The Therapist (1937) by Rene Magritte


I recently attended a lecture entitled “Bridging Psychoanalytic and Psychedelic Therapies: Ethical Considerations” hosted by the UNC School of Social Work. It was sponsored by the North Carolina chapter of the American Association for Psychoanalysis in Clinical Social Work.

The lecture was light on both psychedelic and ethical considerations, focusing mostly on a “case” of long-term therapy — eight years — and, late in the presentation, the introduction of ketamine into the therapeutic relationship. In the case history, the introduction of ketamine is closely associated with what is suspected to be the impending conclusion of the relationship.

The respondent, a psychiatrist on the faculty at Duke University, expressed his worry about ketamine-assisted therapy like this: ketamine exposes therapists to the temptation of “magic,” or the allure of mysticism. We are in big trouble, he warned, if what we are left with is mysticism.

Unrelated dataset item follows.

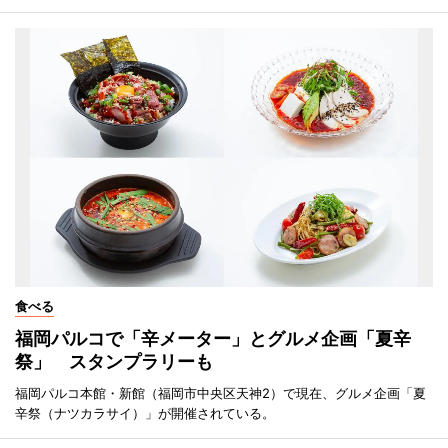
食べる
福岡パルコで「辛メーター」とグルメ企画「夏辛
祭」 スタンプラリーも
福岡パルコ本館・新館（福岡市中央区天神2）で現在、グルメ企画「夏
辛祭（ナツカラサイ）」が開催されている。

By magic, the Psychiatrist seemed to mean the “unknown” — the worry that ketamine will situate therapists in theoretical territory beyond the reach of standard psychoanalytic technique. But his concern about mysticism reveals something more. 

Mysticism is often anti-authoritarian. It is also, in my view, masturbatory. It does not lend itself to a relationship outside of the self.

The difference between psychoanalysis and, say, reading a book is that there is another person in the room. A therapy that collapses into mysticism loses that other person — and with them, the entire point of the treatment.

During the audience question period, the anti-authoritarian subtext became text. The predominant concern felt like this: Is ketamine like “AI” in the therapeutic space, reducing the importance — and authority — of psychoanalysts? 

What is ketamine figuring in this conversation between medicine and psychoanalysis?

Ketamine is becoming another chapter in a long history of attempts to alter the analysand’s consciousness (think hypnosis). The idea is that because psychoanalytic treatment is so beset by defenses, the time and effort involved in treatment could be signfucantly reduced by relaxing or altering consciousness.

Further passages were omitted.